10 Hollywood Movies That Defined The 80s Decade

best movies of the 80s

Every decade has a collection of films that define the era. Films that permeate our collective pop culture consciousness to such a degree that a quick reference can conjure iconic images and transport us back to our childhoods, forever providing us with a movie reference shorthand that we can all still use and understand today. Films like these not only reflect their era but also are instrumental in creating them. The era in question? 1980s. So let’s look at 10 landmark films that shaped and defined the decade:

 


10. E.T (1982)

The story of a young boy and his alien. ‘E.T.’ was one of the highest grossing films of all time back in 1982 and it’s not hard to see why. We’re introduced to Elliot, a young lonely boy dealing with the recent divorce of his parents and all the sadness and confusion that comes with it. Steven Spielberg originally wrote the film as a down to earth, personal story that reflected his own childhood but decided to heighten the concept by introducing an equally lost and lonely little intergalactic being. The bond between the two lead characters is funny, sweet and at times genuinely moving.

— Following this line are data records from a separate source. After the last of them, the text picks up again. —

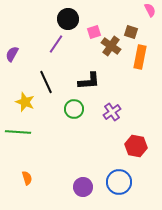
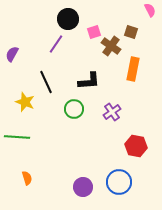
orange rectangle: moved 7 px left, 12 px down
green line: moved 1 px left, 5 px down
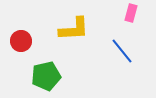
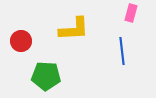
blue line: rotated 32 degrees clockwise
green pentagon: rotated 16 degrees clockwise
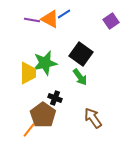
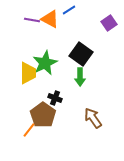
blue line: moved 5 px right, 4 px up
purple square: moved 2 px left, 2 px down
green star: rotated 15 degrees counterclockwise
green arrow: rotated 36 degrees clockwise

The film never sacrifices its emotional core in order to overly explain E.T.’s origin or the hardware that brought him to Earth, instead the film focuses on the central relationship. The classic moment in which Elliot’s bike begins to fly and he rides in silhouette across a full moon has become one of the most recognisable images, not only from 80s cinema, but from cinema in general. The ending is as exhilarating as it is sad as the film builds to a bittersweet emotional climax that’s burned into the hearts and minds of 80s kids everywhere. I’m not crying, you are.

 


9. Highlander (1986)

Awesome sword fights. Check. Awesome music by Queen. Check. Clancy Brown. Check. Highlander wasn’t a super hit back in 1986 but grew steadily over the years on home video and beyond to become a cult classic. You might not see this film in every top 10 list but, to many, it’s strangely overlooked. Highlander manages to balance its story between the ages, partly set throughout various points in history and partly set in contemporary New York. It explains and expands its mythology and Connor MacLoed’s story as it goes, yet never feels bogged down in exposition. Instead, the law and motivations in Highlander are revealed to us slowly, one layer at a time. We learn that there is a race of immortals battling through time for ‘the prize’ and only the sole remaining immortal can claim it.

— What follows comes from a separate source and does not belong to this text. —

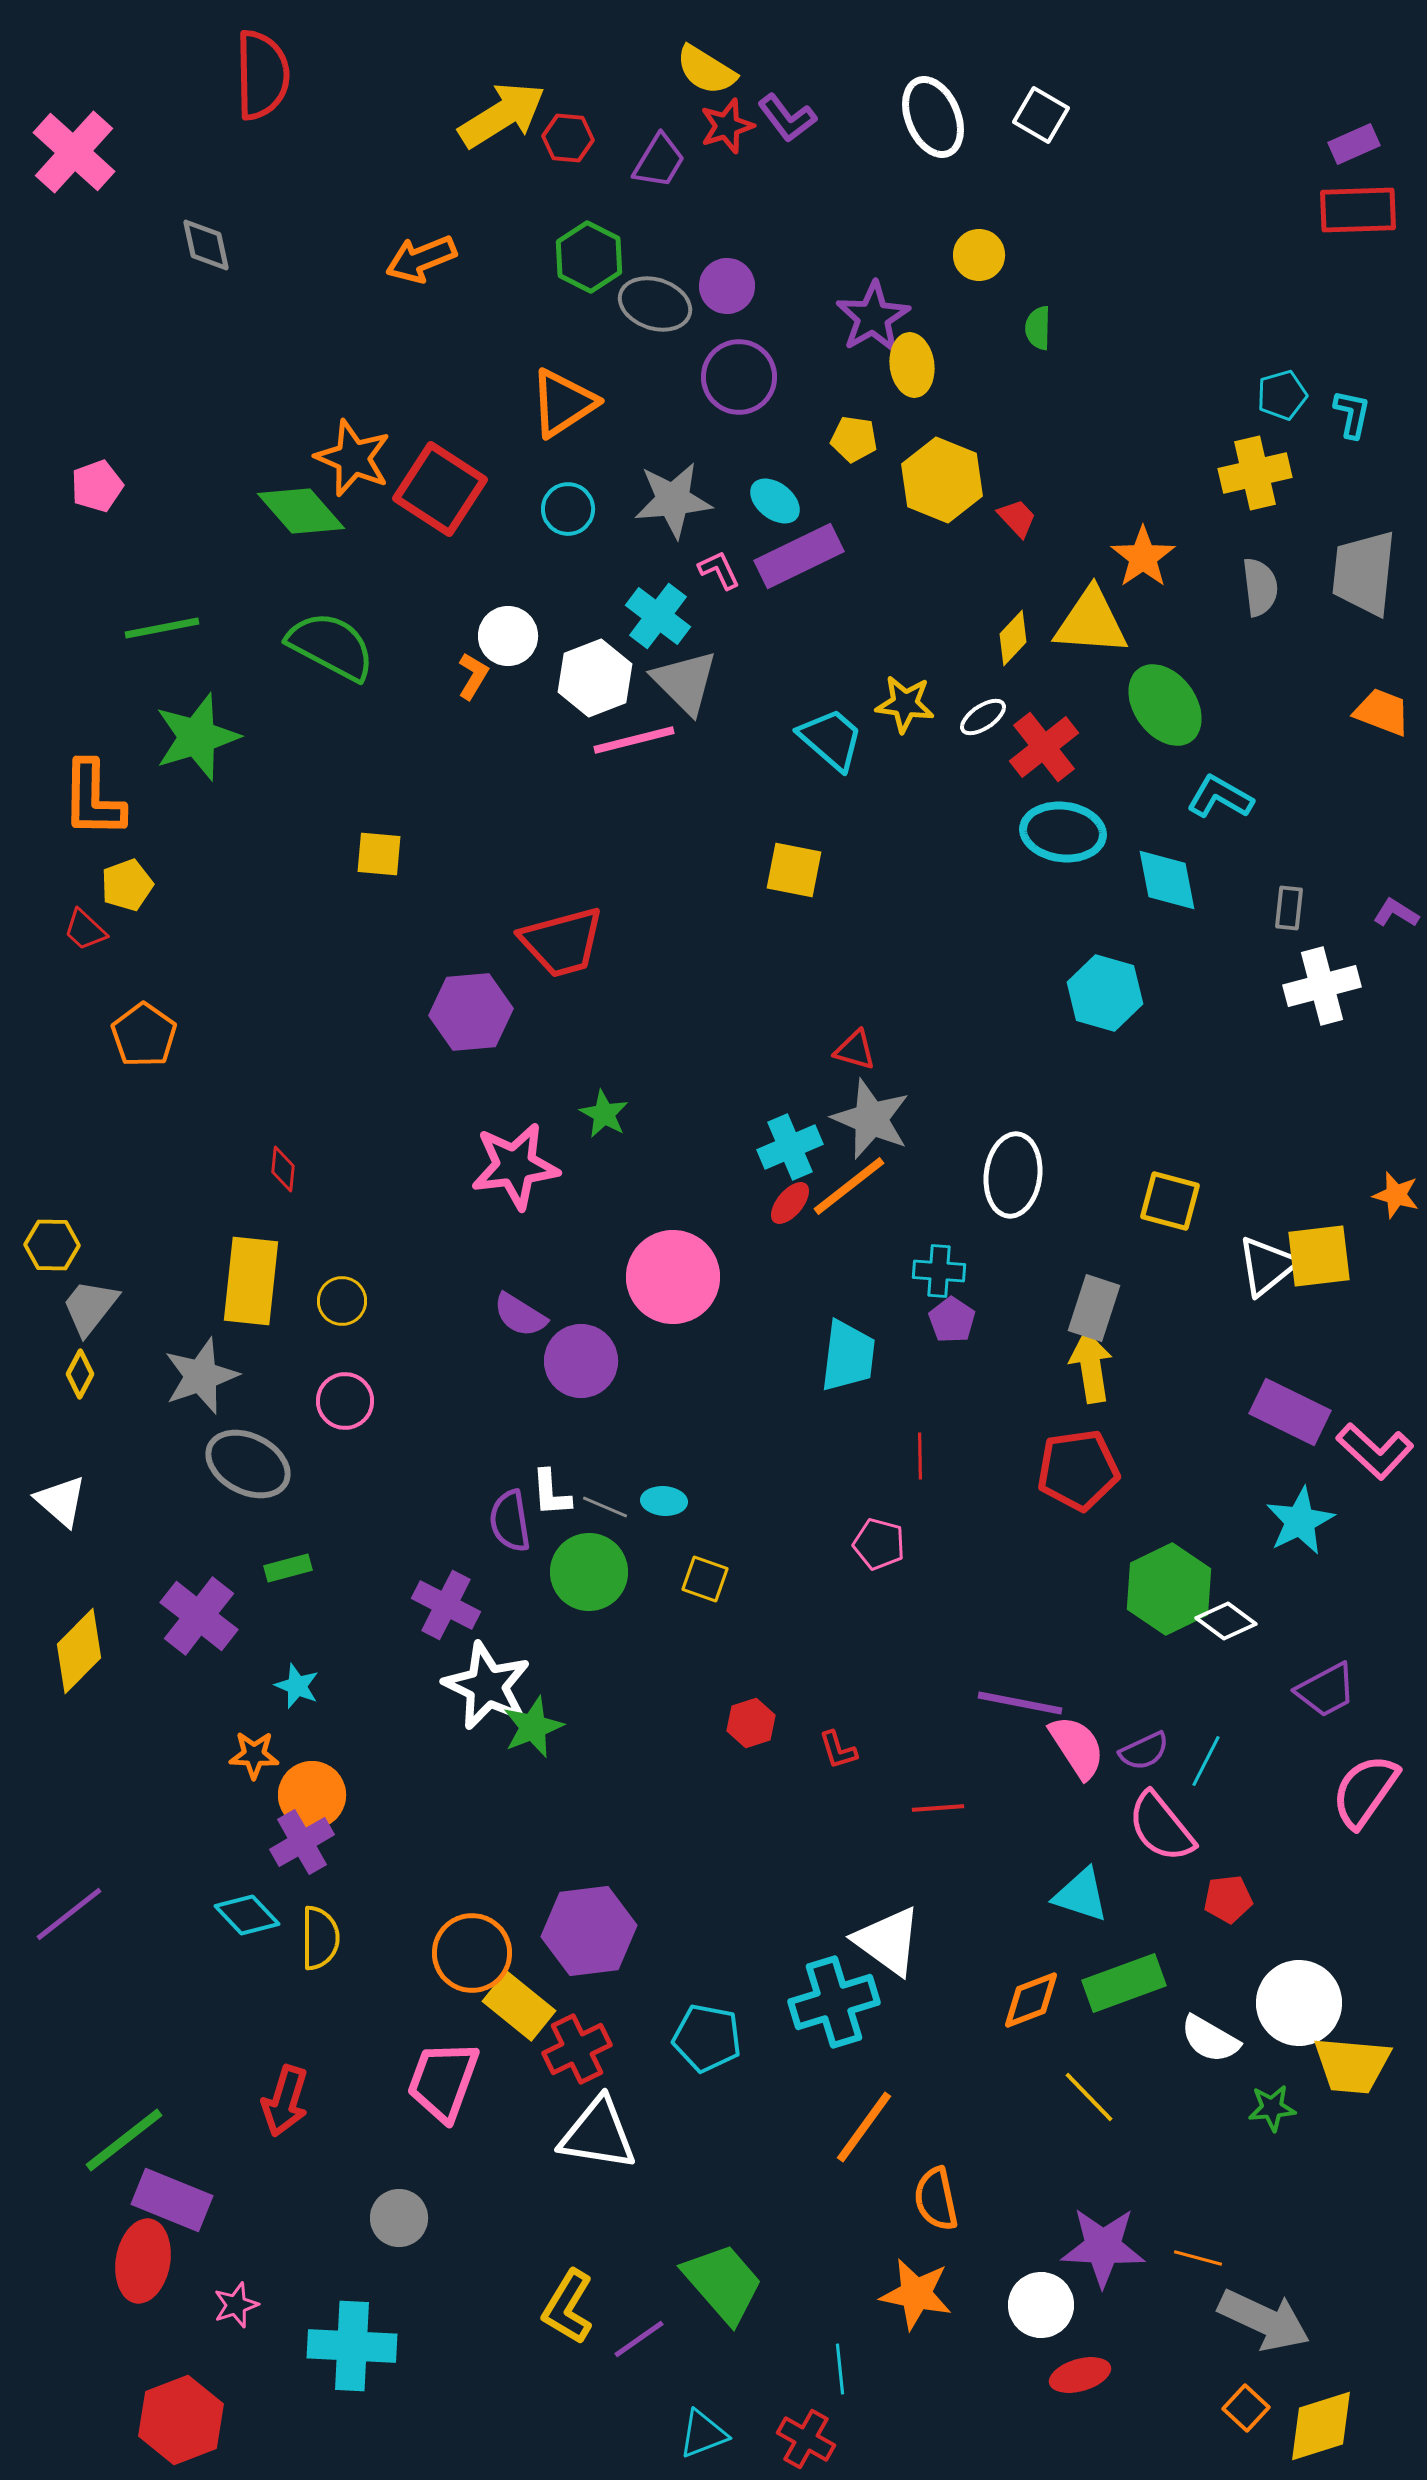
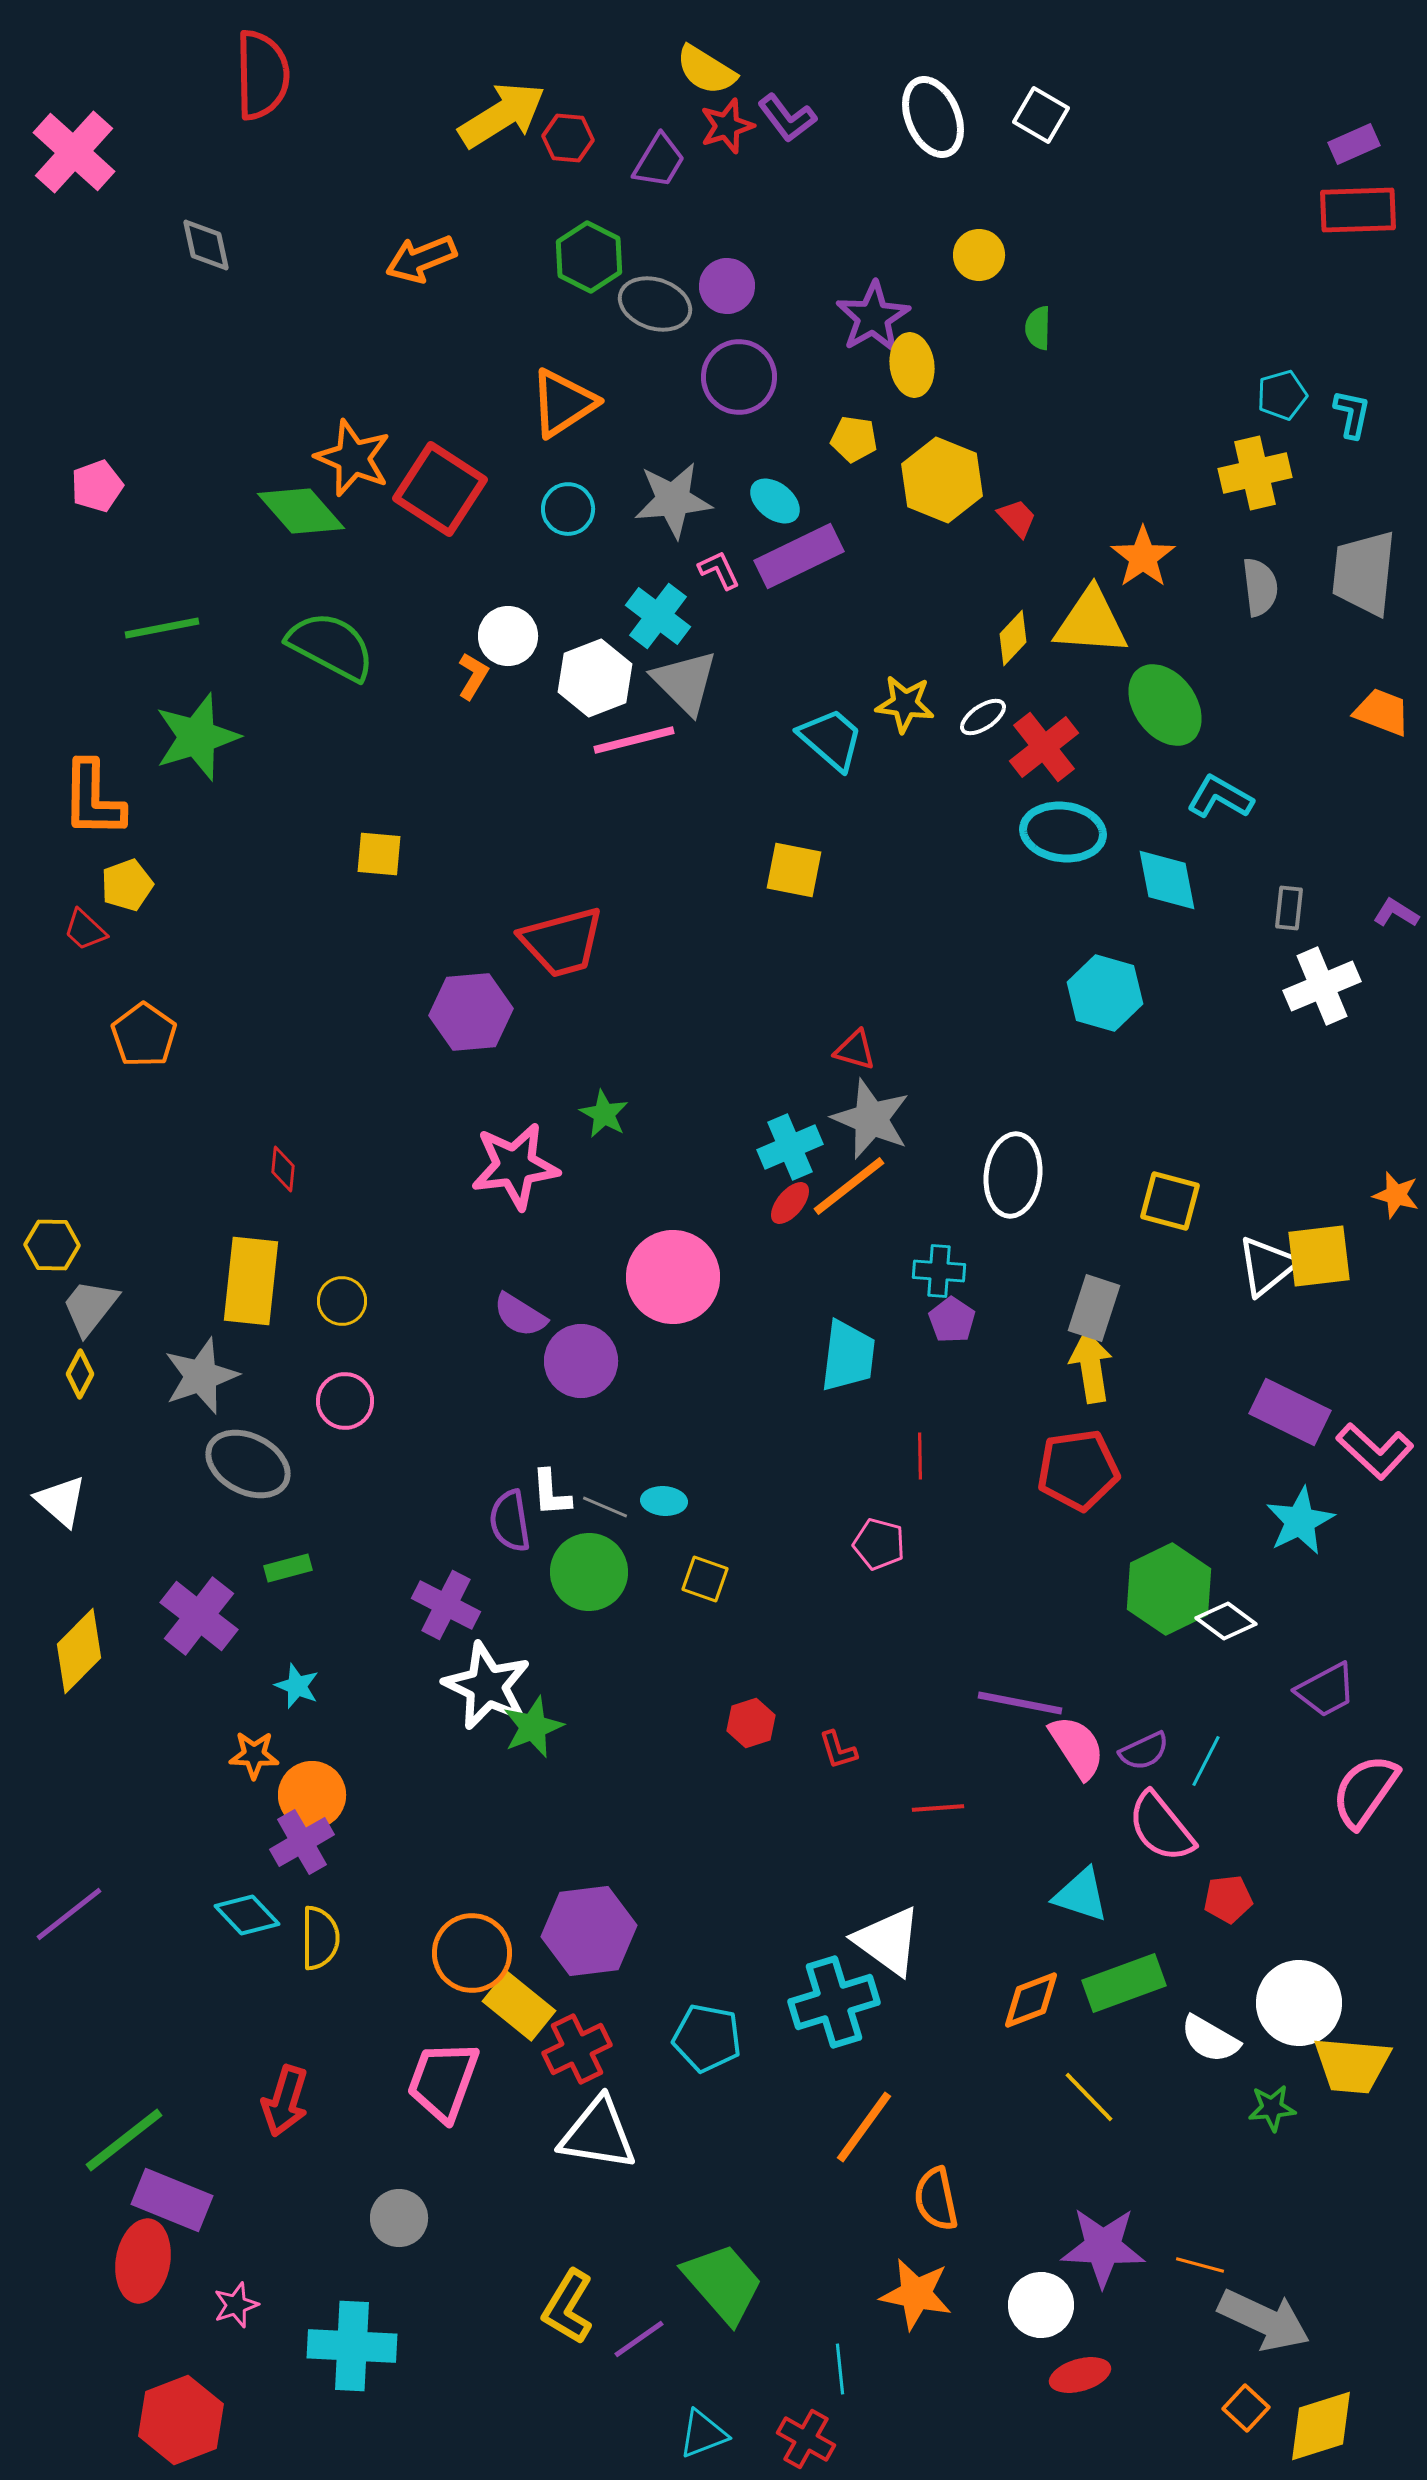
white cross at (1322, 986): rotated 8 degrees counterclockwise
orange line at (1198, 2258): moved 2 px right, 7 px down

The tone of the film is varied, dark and violent at times yet uplifting and fun at others. There is, however, a consistent melancholy that follows the title character around. He’s a man who can never get close to people, a man who has had to watch his loved ones die, and a man that is literally out of time. Sean Connery lights up the screen in the ‘yoda role’, playing a wise and flamboyant fellow immortal who, though spanish, sounds exactly like Sean Connery. Weird. Clancy Brown’s Kurgan is the classic villain you love to hate. Imposing, brutal but with a twisted sense of humour. Unfortunately for its fans, Highlander has one of the worst sequels of all time. If not the worst. Ever. Giving even more meaning to the film’s tagline ‘there can be only one.’

 


8. The Breakfast Club (1985)

The late John Hughes had a knack for creating coming-of age-comedies in the 1980’s and The Breakfast Club is arguably his definitive work within the genre. It’s the story of five high school students, all stuck in Saturday detention. All desperate to go home. And, as we learn, all desperate to fit in. We have the brain, the athlete, the criminal, the princess and the basket case. Together, yet alone. Thanks to the note-perfect dialogue by Hughes and the unforgettable central performances, The Breakfast Club is a story that still resonates today. Though the characters could be described as archetypes, they still feel three dimensional and, between them, manage to definitively capture the 80s high school experience.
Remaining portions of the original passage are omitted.